Can you please tell readers about your background, and how you got involved in investing?
Thanks, Jon, I appreciate it. I’m Alex Feng from Rome Capital. My journey into investing started during my master’s in finance at Peking University, where I took a value investing course taught by Professor Jeffrey Towson, a Columbia alum.
The concept of ‘buying a dollar for 50 cents’ immediately made sense to me. As people say, ‘you either become a value investor in five minutes, or you never do’—and for me, it clicked instantly.
From there, I started analyzing stocks in the Chinese market and investing on my own, which eventually led to an internship at First Manhattan’s China-focused fund, First Beijing.
I stayed there for nine years as an analyst, gaining valuable experience at one of the earliest value investing firms in the China, focusing on Hong Kong and US-listed Chinese stocks. During that time, I also earned my MBA at Columbia and completed the Value Investing Program. Then, in early 2024, I teamed up with my classmate Jason to launch Rome Capital.
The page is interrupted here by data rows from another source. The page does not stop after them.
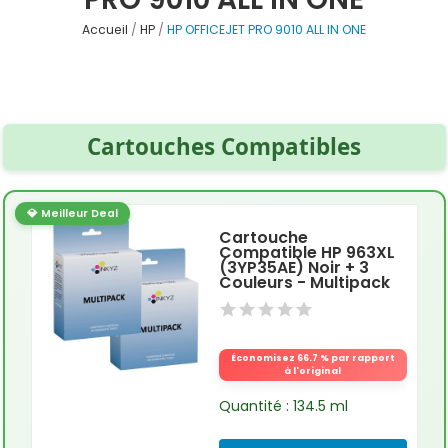
Accueil
HP
HP OFFICEJET PRO 9010 ALL IN ONE
Cartouches Compatibles
💎 Meilleur Deal
Cartouche
Compatible HP 963XL
(3YP35AE) Noir + 3
Couleurs - Multipack
Économisez 66.7 % par rapport
à l'original
Quantité : 134.5 ml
You’ve studied finance and investing in both the US and China. Are there any major differences to how finance and investing are taught in these respective countries?
The differences were striking. A decade ago, value investing was just being introduced to China’s universities. I was in the very first class of Prof. Towson’s at PKU. In contrast, Columbia’s Value Investing Program was highly structured, covering everything from compounders and special situations to distressed investments and capital allocation.